DATA RECORDS:
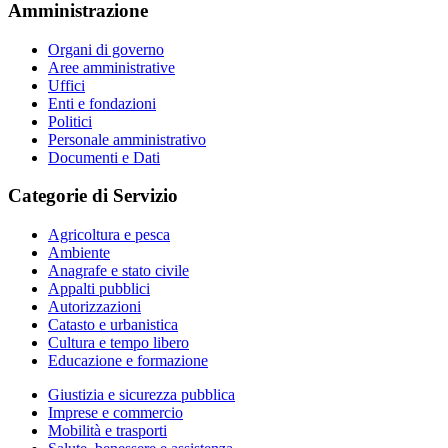
Amministrazione
Organi di governo
Aree amministrative
Uffici
Enti e fondazioni
Politici
Personale amministrativo
Documenti e Dati
Categorie di Servizio
Agricoltura e pesca
Ambiente
Anagrafe e stato civile
Appalti pubblici
Autorizzazioni
Catasto e urbanistica
Cultura e tempo libero
Educazione e formazione
Giustizia e sicurezza pubblica
Imprese e commercio
Mobilità e trasporti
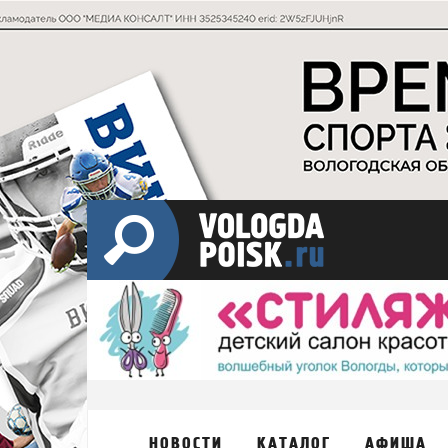
НОВОСТИ
КАТАЛОГ
АФИША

WHAT THE EXERCISE ASKS:
Pictures stay out. Return exactly the lines from the one with "Catasto e urbanistica" through the last line of the data.

REPLY:
Catasto e urbanistica
Cultura e tempo libero
Educazione e formazione
Giustizia e sicurezza pubblica
Imprese e commercio
Mobilità e trasporti
НОВОСТИ
КАТАЛОГ
АФИША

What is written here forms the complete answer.